An English-language remake of Ikiru is set in 1950s London, more or less the same time frame as Kurosawa’s film. Directed by Oliver Hermanus and based on a script by Japanese-British writer Kazuo Ishiguro, Living turns Kurosawa’s concerns over stifling red-tapism in post-World War II Japan into a nostalgic journey into a more orderly British past. The film is available on the pay-per-view platform BookMyShow Stream.
Being a British production, Living (2022) has access to a raft of acting talent, beginning with the wrinkled hero played by the inimitable Bill Nighy. The 73-year-old actor has been nominated for a best actor Oscar for his quiet and yet impactful performance. Ishiguro too has a nomination in the Writing (Adapted Screenplay) category.
Bill Nighy’s textured voice – one of the many delights of the Pirates of the Caribbean movies, in which he portrayed Davy Jones – is put to excellent use in Living. As the file-pushing city council official Williams, Nighy speaks with the kind of hushed authority that is used to being obeyed.

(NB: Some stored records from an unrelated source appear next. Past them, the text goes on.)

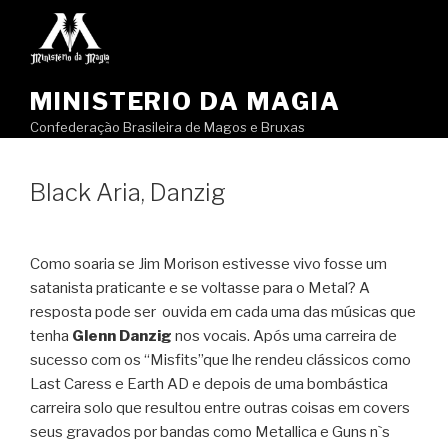
Pular
para
o
conteúdo
MINISTERIO DA MAGIA
Confederação Brasileira de Magos e Bruxas
Black Aria, Danzig
Como soaria se Jim Morison estivesse vivo fosse um
satanista praticante e se voltasse para o Metal? A
resposta pode ser ouvida em cada uma das músicas que
tenha
Glenn Danzig
nos vocais. Após uma carreira de
sucesso com os “Misfits”que lhe rendeu clássicos como
Last Caress e Earth AD e depois de uma bombástica
carreira solo que resultou entre outras coisas em covers
seus gravados por bandas como Metallica e Guns n`s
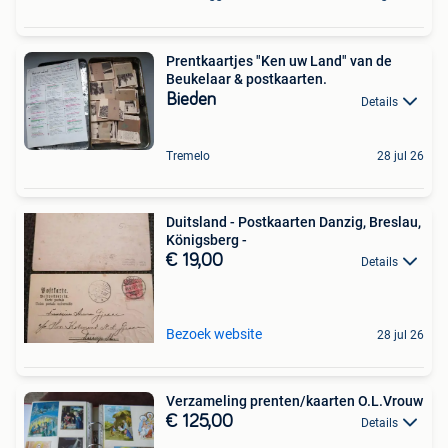
Prentkaartjes "Ken uw Land" van de
Beukelaar & postkaarten.
Bieden
Details
Tremelo
28 jul 26
Duitsland - Postkaarten Danzig, Breslau,
Königsberg -
€ 19,00
Details
Bezoek website
28 jul 26
Verzameling prenten/kaarten O.L.Vrouw
€ 125,00
Details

Having learnt that he has only months to live, and encouraged by an encounter with a playwright (Paul Burke) as well as the spark of his young colleague Margaret (Aimee Lou Wood), Williams decides to do something about the stack of files in his office. He goes about it with the same rectitude he had displayed at work – a fine opportunity for Nighy to display his talent for understatement.
Living is considerably shorter than Ikiru, and rushes through Williams’s transformation. The poetics of Kurosawa’s filmmaking is sorely missing, replaced by polite and yet passive-aggressive exchanges in clipped British accents.
The performances make up for the often workmanlike retelling, with Nighy’s presence almost enough to serve as compensation. Even if he doesn’t win the Oscar, his performance surely won’t be forgotten.